Four federal agencies published a joint guidance on Friday to help banks comply with their “advanced approaches rule” from 2007, which requires certain firms to use a framework of advanced measurement approaches to calculate operational risk.

Under the rule, banks have the flexibility to develop operational risk measurement and management programs, processes, and tools that are tailored to their specific activities, business environments, and internal controls. Regulators expect that there will be "a narrower range of effective risk management and measurement practices" as banks build such programs, according to the Office of the Comptroller of the Currency's announcement.

“This interagency guidance discusses certain common implementation issues, challenges and key considerations for addressing these challenges in order to implement a satisfactory AMA framework,” said Timothy Long, senior deputy comptroller for bank supervision policy and chief national bank examiner at the OCC in the statement.

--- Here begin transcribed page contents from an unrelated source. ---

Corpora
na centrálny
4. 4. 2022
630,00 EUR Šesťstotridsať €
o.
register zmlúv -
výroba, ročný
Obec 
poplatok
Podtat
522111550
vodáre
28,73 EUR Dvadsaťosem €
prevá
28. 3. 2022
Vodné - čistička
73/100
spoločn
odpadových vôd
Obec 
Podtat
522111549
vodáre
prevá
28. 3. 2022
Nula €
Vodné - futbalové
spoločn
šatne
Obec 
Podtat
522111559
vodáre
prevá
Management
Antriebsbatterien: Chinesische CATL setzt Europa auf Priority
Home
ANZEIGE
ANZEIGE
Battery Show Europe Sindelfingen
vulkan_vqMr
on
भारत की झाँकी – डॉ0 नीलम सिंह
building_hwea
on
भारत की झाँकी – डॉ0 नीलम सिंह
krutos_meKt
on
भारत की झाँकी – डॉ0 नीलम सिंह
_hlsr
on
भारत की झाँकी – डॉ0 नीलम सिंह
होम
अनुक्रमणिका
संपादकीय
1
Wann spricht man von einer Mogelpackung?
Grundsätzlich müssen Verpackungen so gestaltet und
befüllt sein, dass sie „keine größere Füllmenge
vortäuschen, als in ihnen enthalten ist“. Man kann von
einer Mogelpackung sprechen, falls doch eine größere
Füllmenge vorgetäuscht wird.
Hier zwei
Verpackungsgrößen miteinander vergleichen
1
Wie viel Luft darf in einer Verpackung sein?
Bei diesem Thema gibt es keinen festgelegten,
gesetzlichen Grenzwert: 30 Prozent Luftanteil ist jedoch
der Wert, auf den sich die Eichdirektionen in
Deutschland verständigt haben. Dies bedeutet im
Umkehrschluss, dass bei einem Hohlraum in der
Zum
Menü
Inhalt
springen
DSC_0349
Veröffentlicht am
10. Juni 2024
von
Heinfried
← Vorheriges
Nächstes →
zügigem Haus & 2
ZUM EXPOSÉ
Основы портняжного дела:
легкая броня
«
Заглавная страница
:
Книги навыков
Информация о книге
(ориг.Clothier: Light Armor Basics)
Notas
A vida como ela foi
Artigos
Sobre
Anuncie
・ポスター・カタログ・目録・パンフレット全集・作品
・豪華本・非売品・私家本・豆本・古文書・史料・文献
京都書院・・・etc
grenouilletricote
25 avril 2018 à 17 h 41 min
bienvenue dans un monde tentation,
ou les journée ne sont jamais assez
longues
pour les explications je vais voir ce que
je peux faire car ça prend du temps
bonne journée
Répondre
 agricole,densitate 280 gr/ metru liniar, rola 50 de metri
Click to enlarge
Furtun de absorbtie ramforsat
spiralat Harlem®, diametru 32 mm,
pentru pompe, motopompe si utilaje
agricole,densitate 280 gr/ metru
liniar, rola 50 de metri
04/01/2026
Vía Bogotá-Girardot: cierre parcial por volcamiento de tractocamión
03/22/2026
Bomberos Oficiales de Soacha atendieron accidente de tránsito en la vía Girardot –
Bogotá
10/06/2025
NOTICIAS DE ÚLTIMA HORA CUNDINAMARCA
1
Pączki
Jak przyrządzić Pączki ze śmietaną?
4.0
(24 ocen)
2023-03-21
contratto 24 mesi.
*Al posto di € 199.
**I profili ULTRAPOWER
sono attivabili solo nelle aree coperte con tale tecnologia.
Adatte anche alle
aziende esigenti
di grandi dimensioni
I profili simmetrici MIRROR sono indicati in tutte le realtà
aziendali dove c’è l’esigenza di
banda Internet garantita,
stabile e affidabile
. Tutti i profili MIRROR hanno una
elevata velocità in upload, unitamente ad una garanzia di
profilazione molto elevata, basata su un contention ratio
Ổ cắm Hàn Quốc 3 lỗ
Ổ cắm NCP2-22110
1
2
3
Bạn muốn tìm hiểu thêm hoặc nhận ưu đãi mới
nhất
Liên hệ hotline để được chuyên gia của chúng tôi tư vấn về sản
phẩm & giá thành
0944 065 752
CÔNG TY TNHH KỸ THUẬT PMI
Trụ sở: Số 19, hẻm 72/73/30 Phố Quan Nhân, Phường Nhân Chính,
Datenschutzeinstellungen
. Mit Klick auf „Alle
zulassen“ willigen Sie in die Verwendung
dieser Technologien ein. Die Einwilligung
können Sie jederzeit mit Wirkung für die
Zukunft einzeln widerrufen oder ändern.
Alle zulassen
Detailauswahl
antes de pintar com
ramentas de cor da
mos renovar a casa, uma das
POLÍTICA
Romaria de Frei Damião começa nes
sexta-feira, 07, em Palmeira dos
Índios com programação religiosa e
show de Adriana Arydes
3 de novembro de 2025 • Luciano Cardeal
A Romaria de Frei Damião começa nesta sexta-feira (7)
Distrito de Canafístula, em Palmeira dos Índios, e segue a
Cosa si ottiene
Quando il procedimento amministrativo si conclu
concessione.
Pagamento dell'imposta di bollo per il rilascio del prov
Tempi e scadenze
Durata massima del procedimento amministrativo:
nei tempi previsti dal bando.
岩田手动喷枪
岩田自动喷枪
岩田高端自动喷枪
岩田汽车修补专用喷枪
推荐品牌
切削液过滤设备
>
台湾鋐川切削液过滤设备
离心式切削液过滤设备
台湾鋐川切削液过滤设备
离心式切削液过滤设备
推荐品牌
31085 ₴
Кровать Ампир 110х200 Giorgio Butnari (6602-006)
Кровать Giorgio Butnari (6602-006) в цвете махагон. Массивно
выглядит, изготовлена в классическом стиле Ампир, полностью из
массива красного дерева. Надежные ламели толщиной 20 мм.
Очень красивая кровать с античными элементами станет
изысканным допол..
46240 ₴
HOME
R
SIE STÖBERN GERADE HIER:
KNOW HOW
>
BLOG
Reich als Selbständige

The 12-page document, published by the OCC, the Federal Reserve, the Federal Deposit Insurance Corporation, and the Office of Thrift Supervision, focuses on four kinds of data that the banks are required to use in their measurement. These are 1) internal operational loss event data, 2) external operational loss event data, 3) business environment and internal control factors, and 4) scenario analysis.

The guidance also discusses governance and validation, which are critical components for banks in ensuring their framework's integrity. “Validation should consider whether the conceptual framework, governance, measurement and monitoring systems, management reporting, and controls are appropriate for the firm's size, complexity, and business activities,” said the agencies in the document.